All of this makes the love of iPads at Rogers-O'Brien Construction unusual these days.
Rogers-O'Brien is a 340-employee construction company based in Dallas and it has reason to love its iPads. The tablets are saving the company an estimated $1.8 million a year, says Todd Wynne, Rogers-O'Brien's director of Applied Technology. Wynne is the person responsible for the iPad project.
"Everyone on the operations staff gets an iPad that comes to work at Rogers O'Brien," Wynne tells us. He's put iPads in the hands of 190 employees, more than half the company, anyone that isn't in the office full-time.
No more paper
Superintendents, project managers and other field workers use the iPads instead of paper. This includes eliminating old-fashioned printed blueprints. Building plans are now stored in the cloud and everyone works off the same always-updated version. So if an architect or engineer makes a change, that change is instantly available, via the iPad, in the field.
The iPad also replaces all sorts of other paper. "Imagine the quantity of documentation to [build] a building. Think about when you buy a TV. It comes with an owner's manual, product description, warranty - now imagine the same documentation for every component in a building," Wynne says.
Rogers-O'Brien has been using iPads in the field for about five years. Prior to using iPads, the company was spending $10,000 on average in printing costs on every project.
All that paper was costing the company money in other ways, too. Every time someone needed to reference something from a piece of paper, hey had to walk back to the trailer and look up the information.
All told, the iPad has saved the company nearly 55,000 hours of people's time, Wynne said.
Using iPads for five years
Wynne brought iPads into Rogers-O'Brien about five years ago.
That means that he's been a bulk purchaser of the devices long before Apple identified businesses as a market.Over the past five years, he's bought about 300 iPads, he said. In the early days, he was buying them from the local Apple store, 10 to 50 at a time, with no special discounts or support from Apple.
"What support we had, we were doing it all ourselves," he recalls.
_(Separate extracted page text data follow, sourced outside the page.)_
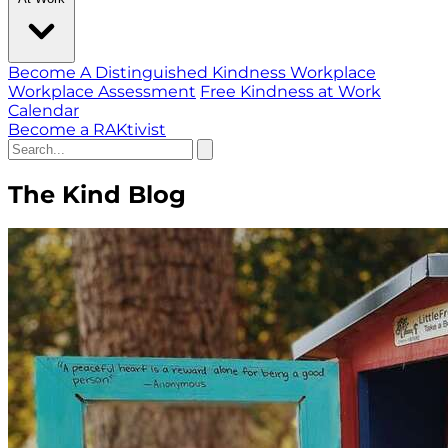
Become A Distinguished Kindness Workplace
Workplace Assessment
Free Kindness at Work
Calendar
Become a RAKtivist
The Kind Blog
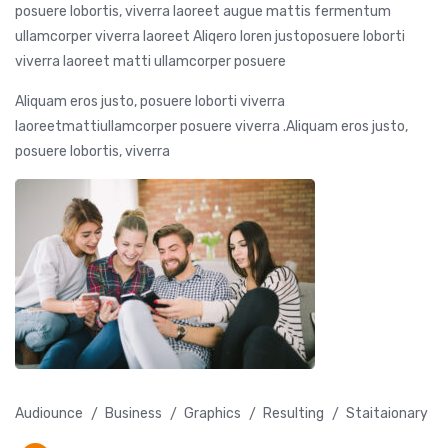
posuere lobortis, viverra laoreet augue mattis fermentum
ullamcorper viverra laoreet Aliqero loren justoposuere loborti
viverra laoreet matti ullamcorper posuere
Aliquam eros justo, posuere loborti viverra
laoreetmattiullamcorper posuere viverra .Aliquam eros justo,
posuere lobortis, viverra
Audiounce
Business
Graphics
Resulting
Staitaionary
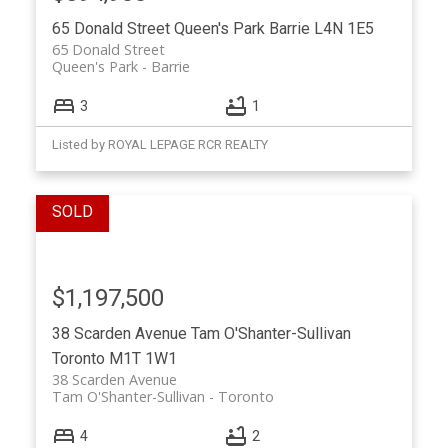
65 Donald Street
Queen's Park
Barrie
L4N 1E5
65 Donald Street
Queen's Park
Barrie
3
1
Listed by ROYAL LEPAGE RCR REALTY
$1,197,500
38 Scarden Avenue
Tam O'Shanter-Sullivan
Toronto
M1T 1W1
38 Scarden Avenue
Tam O'Shanter-Sullivan
Toronto
4
2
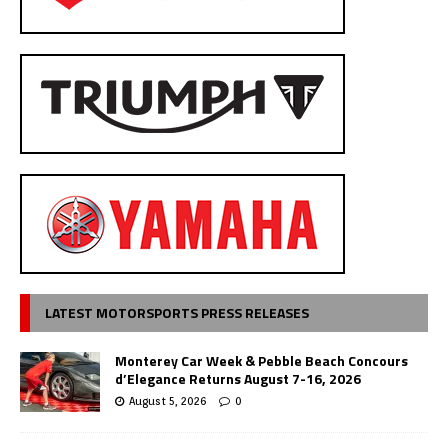
LATEST MOTORSPORTS PRESS RELEASES
Monterey Car Week & Pebble Beach Concours
d’Elegance Returns August 7-16, 2026
August 5, 2026
0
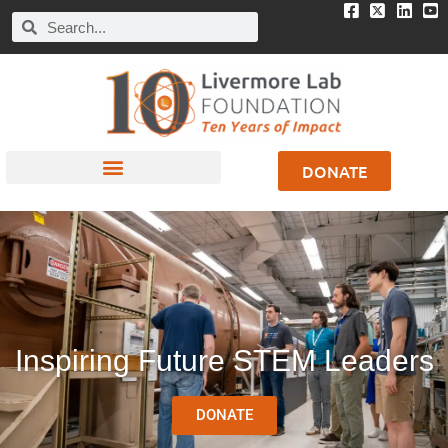
DONATE
Inspiring Future STEM Leaders
DONATE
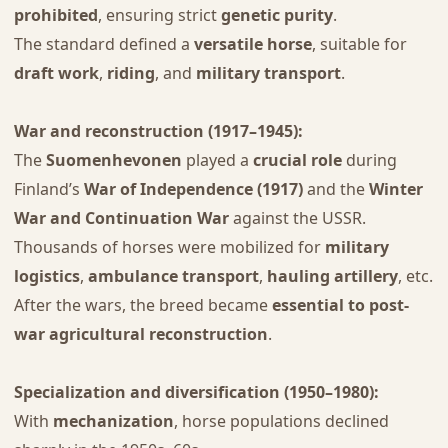
prohibited
, ensuring strict
genetic purity
.
The standard defined a
versatile horse
, suitable for
draft work
,
riding
, and
military transport
.
War and reconstruction (1917–1945):
The
Suomenhevonen
played a
crucial role
during
Finland’s
War of Independence (1917)
and the
Winter
War and Continuation War
against the USSR.
Thousands of horses were mobilized for
military
logistics
,
ambulance transport
,
hauling artillery
, etc.
After the wars, the breed became
essential to post-
war agricultural reconstruction
.
Specialization and diversification (1950–1980):
With
mechanization
, horse populations declined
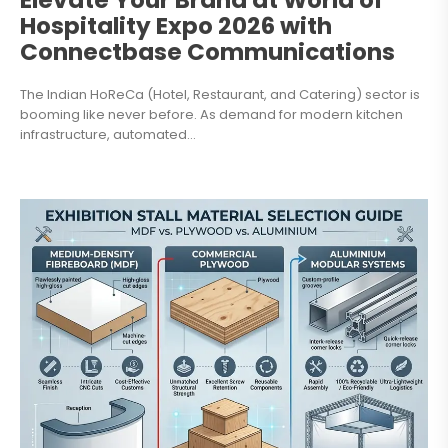
Elevate Your Brand at World of
Hospitality Expo 2026 with
Connectbase Communications
The Indian HoReCa (Hotel, Restaurant, and Catering) sector is
booming like never before. As demand for modern kitchen
infrastructure, automated...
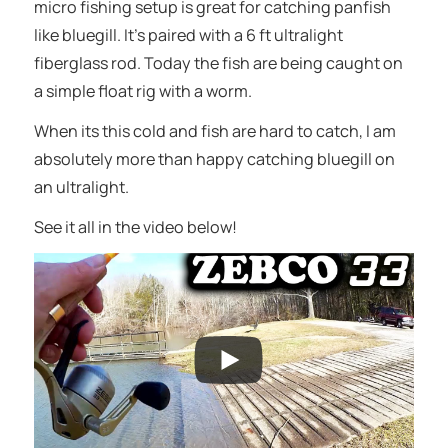
micro fishing setup is great for catching panfish
like bluegill. It’s paired with a 6 ft ultralight
fiberglass rod. Today the fish are being caught on
a simple float rig with a worm.
When its this cold and fish are hard to catch, I am
absolutely more than happy catching bluegill on
an ultralight.
See it all in the video below!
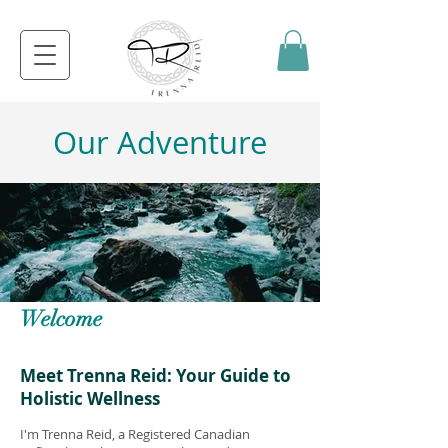
Our Adventure
Welcome
Meet Trenna Reid: Your Guide to
Holistic Wellness
I'm Trenna Reid, a Registered Canadian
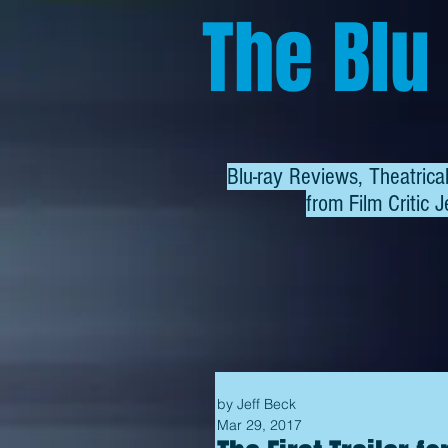
The Blu
Blu-ray Reviews, Theatric
from
Film Critic J
by Jeff Beck
Mar 29, 2017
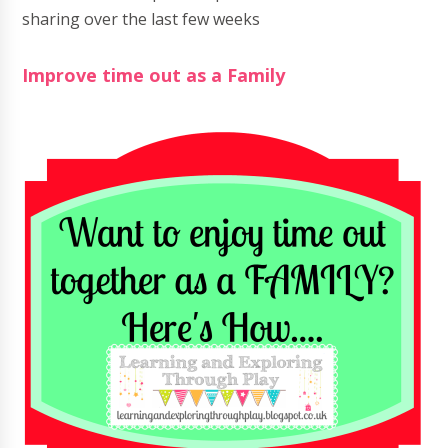
sharing over the last few weeks
Improve time out as a Family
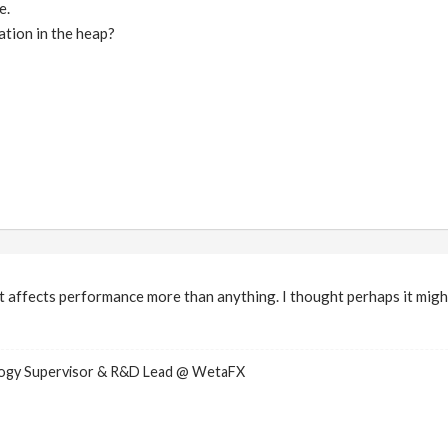
e.
tion in the heap?
 it affects performance more than anything. I thought perhaps it migh
logy Supervisor & R&D Lead @ WetaFX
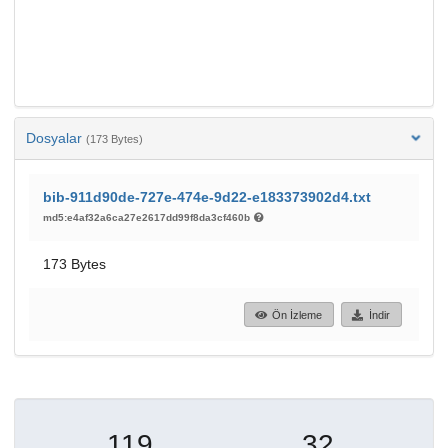
Dosyalar
(173 Bytes)
bib-911d90de-727e-474e-9d22-e183373902d4.txt
md5:e4af32a6ca27e2617dd99f8da3cf460b
173 Bytes
Ön İzleme
İndir
119
32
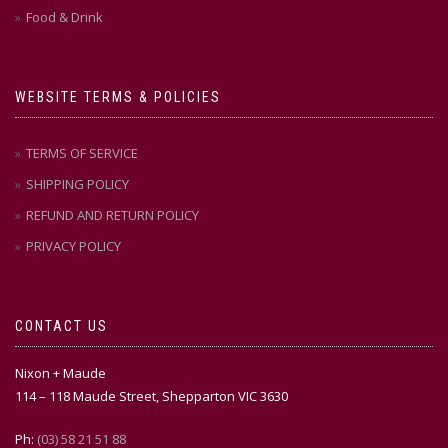
Food & Drink
WEBSITE TERMS & POLICIES
TERMS OF SERVICE
SHIPPING POLICY
REFUND AND RETURN POLICY
PRIVACY POLICY
CONTACT US
Nixon + Maude
114 – 118 Maude Street, Shepparton VIC 3630
Ph:
(03) 58 21 51 88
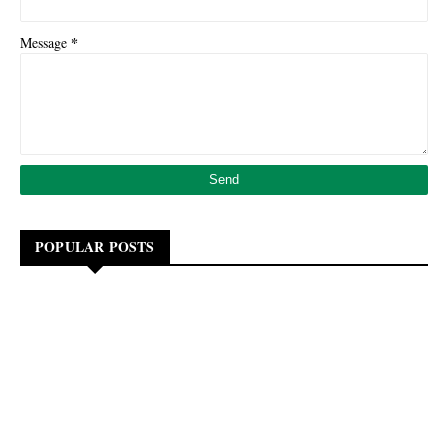
*
Message
POPULAR POSTS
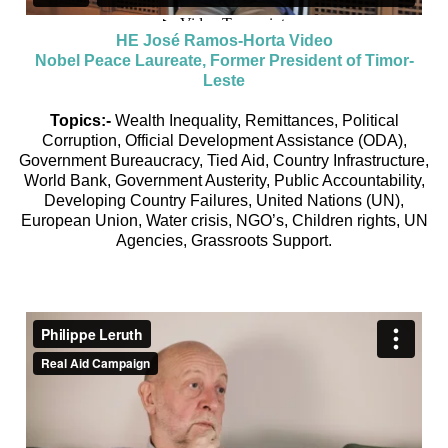
HE José Ramos-Horta Video
Nobel Peace Laureate, Former President of Timor-
Leste
Topics:-
Wealth Inequality, Remittances, Political
Corruption, Official Development Assistance (ODA),
Government Bureaucracy, Tied Aid, Country Infrastructure,
World Bank, Government Austerity, Public Accountability,
Developing Country Failures, United Nations (UN),
European Union, Water crisis, NGO’s, Children rights, UN
Agencies, Grassroots Support.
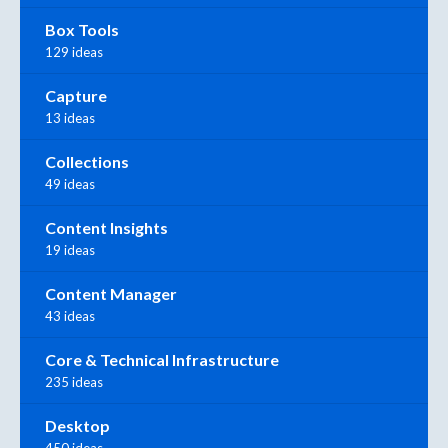
Box Tools
129 ideas
Capture
13 ideas
Collections
49 ideas
Content Insights
19 ideas
Content Manager
43 ideas
Core & Technical Infrastructure
235 ideas
Desktop
450 ideas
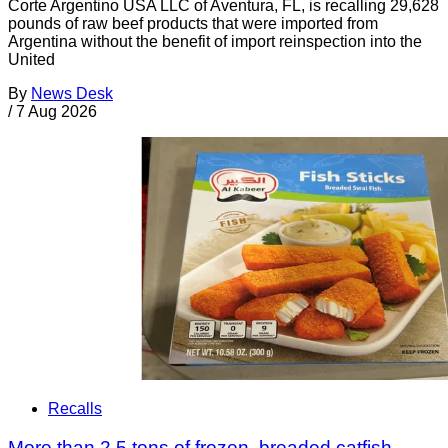
Corte Argentino USA LLC of Aventura, FL, is recalling 29,628
pounds of raw beef products that were imported from
Argentina without the benefit of import reinspection into the
United
By
News Desk
/
7 Aug 2026
Recalls
More than 2.5 tons of frozen, breaded catfish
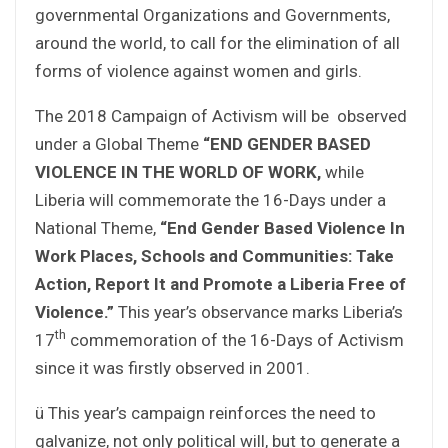
governmental Organizations and Governments,
around the world, to call for the elimination of all
forms of violence against women and girls.
The 2018 Campaign of Activism will be observed
under a Global Theme
“END GENDER BASED
VIOLENCE IN THE WORLD OF WORK,
while
Liberia will commemorate the 16-Days under a
National Theme,
“End Gender Based Violence In
Work Places, Schools and Communities: Take
Action, Report It and Promote a Liberia Free of
Violence.”
This year’s observance marks Liberia’s
th
17
commemoration of the 16-Days of Activism
since it was firstly observed in 2001.
ü This year’s campaign reinforces the need to
galvanize, not only political will, but to generate a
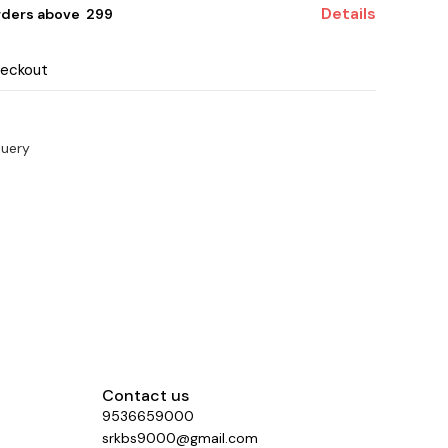
Details
rders above ₹ 299
heckout
query
Contact us
9536659000
srkbs9000@gmail.com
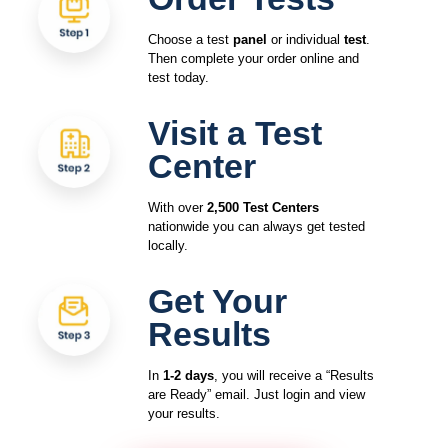
Choose a test
panel
or individual
test
.
Then complete your order online and
test today.
Visit a Test
Center
With over
2,500 Test Centers
nationwide you can always get tested
locally.
Get Your
Results
In
1-2 days
, you will receive a “Results
are Ready” email. Just login and view
your results.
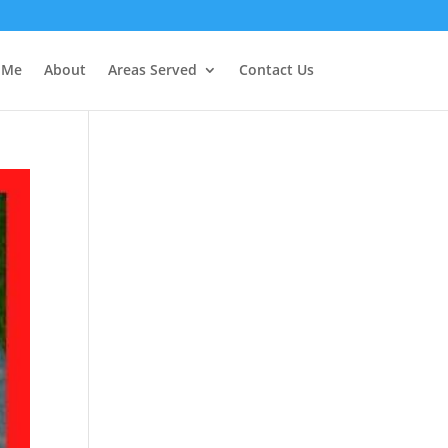
r Me
About
Areas Served
Contact Us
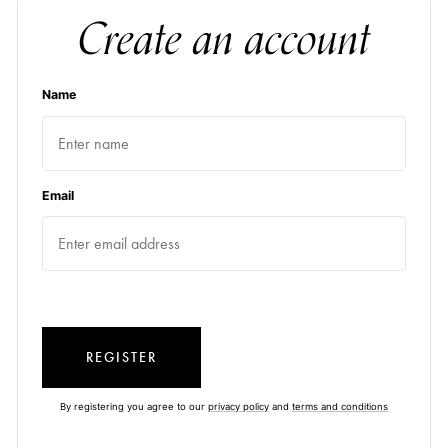
Create an account
Name
Email
REGISTER
By registering you agree to our
privacy policy
and
terms and conditions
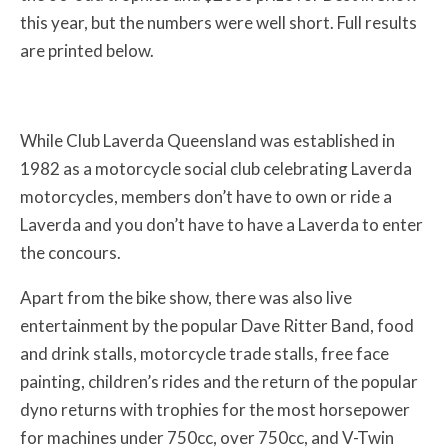
this year, but the numbers were well short. Full results
are printed below.
While Club Laverda Queensland was established in
1982 as a motorcycle social club celebrating Laverda
motorcycles, members don’t have to own or ride a
Laverda and you don’t have to have a Laverda to enter
the concours.
Apart from the bike show, there was also live
entertainment by the popular Dave Ritter Band, food
and drink stalls, motorcycle trade stalls, free face
painting, children’s rides and the return of the popular
dyno returns with trophies for the most horsepower
for machines under 750cc, over 750cc, and V-Twin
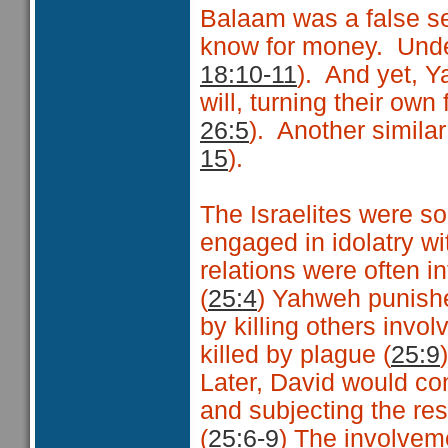
Balaam was a false see
know for money. Unde
18:10-11
). And yet, 
will, turning their own
26:5
). Another simila
15
).
The Israelites were so
engaged in idolatry w
relations were often i
(
25:4
) Yahweh punished 
by killing others invol
killed by plague (
25:9
)
Later, David would con
and subjecting the rest
(
25:6-9
) The involvem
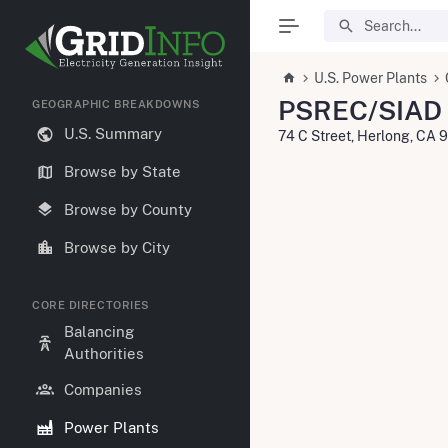
U.S. Power Plants
PSREC/SIAD 
GEOGRAPHIC BREAKDOWNS
U.S. Summary
74 C Street, Herlong, CA 
Browse by State
Browse by County
Browse by City
CORE DIRECTORIES
Balancing
Authorities
Companies
Power Plants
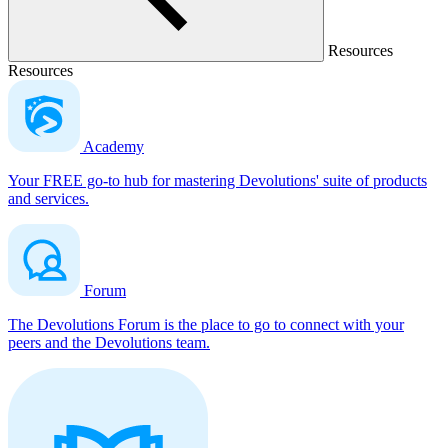
Resources
Resources
Academy
Your FREE go-to hub for mastering Devolutions' suite of products
and services.
Forum
The Devolutions Forum is the place to go to connect with your
peers and the Devolutions team.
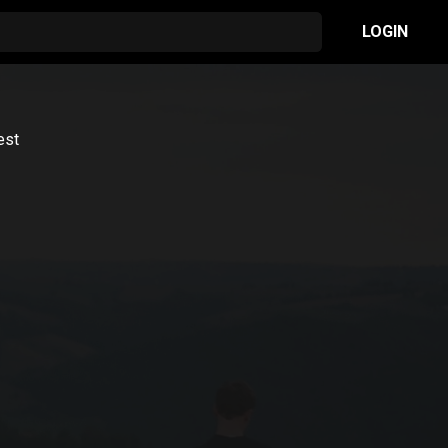
LOGIN
est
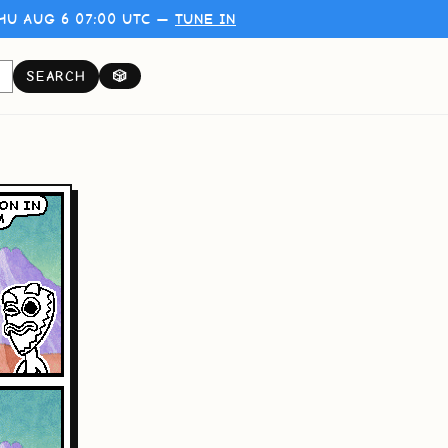
HU AUG 6 07:00 UTC —
TUNE IN
SEARCH
🎲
The Apple store manager took notice of Wynne's unusual appetite for iPads, asked him what he was up to and then asked him to come in and start teaching seminars at the Apple Store to other businesses about using iPads in their businesses, he says.
Today Apple does have a program for enterprises, called Apple for Business, which helps businesses get help in buying and managing large volumes of devices. Although Apple doesn't talk much about this program, Apple does employ some number of classic enterprise sales people, support engineers and the like. This wasn't a traditionally strong area for Apple, as the company has always been more focused on consumers as customers, rather than companies.
Why not Microsoft Surface?
Back when Wynne bought the first iPads, Windows tablets weren't really a thing yet and there was no Microsoft Surface.
Today the Surface is a popular tablet for businesses, and Rogers-O'Brien had given them a trial in the field.
In fact the company prefers Windows PCs for the folks that work at corporate desk jobs, he said. But the iPad remains its tool of choice for those in the field for one main reason: battery life.
"We love Microsoft," Wynne says. "But we are desk-less users in the field. An iPad can last a couple of days versus 8-10 hours [for PC tablets]." On top of that, an iPad with cellular connectivity costs about $300 versus a tough-screen PC with LTE that costs closer to $1,500.
Wynne also says that iPads and cloud computing are "just the beginning."
The company also owns a handful of drones, assigns one to each project, and is using them to take photos of construction sites to do real-time mapping and progress reports. Next up, Wynne and his team plan to use AI to analyze those photos to track everything from safety compliance (is everyone wearing their hard hat?) to logistics planning (how much material is on hand and where can be stored?).
"It's crazy to think, before we had the iPad we had paper on every job site, and we were walking back to the trailer to answer a question. Now we have on-demand everything," Wynne said.